BEGIN Source data
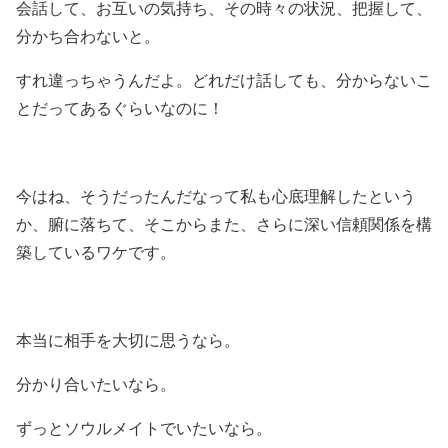
会話して、お互いの気持ち、その時々の状況、把握して、
分かち合わないと。
すれ違っちゃうんだよ。どれだけ話しても、分からないこ
とだってあるぐらいなのに！
今はね、そうだったんだなって私も心底理解したという
か、腑に落ちて、そこからまた、さらに深い信頼関係を構
築しているワケです。
本当に相手を大切に思うなら。
分かり合いたいなら。
ずっとソウルメイトでいたいなら。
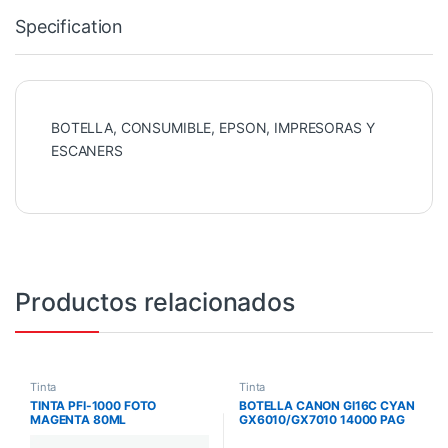
Specification
BOTELLA, CONSUMIBLE, EPSON, IMPRESORAS Y
ESCANERS
Productos relacionados
Tinta
Tinta
TINTA PFI-1000 FOTO
BOTELLA CANON GI16C CYAN
MAGENTA 80ML
GX6010/GX7010 14000 PAG
IMAGEPROGRAF PRO-1000
GI16C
END Source data
Work to complete:
Only the lines from the one containing "Productos relacionados" through the last line above belong in your answer. Retype them exactly.

Answer for the task:
Productos relacionados
Tinta
Tinta
TINTA PFI-1000 FOTO
BOTELLA CANON GI16C CYAN
MAGENTA 80ML
GX6010/GX7010 14000 PAG
IMAGEPROGRAF PRO-1000
GI16C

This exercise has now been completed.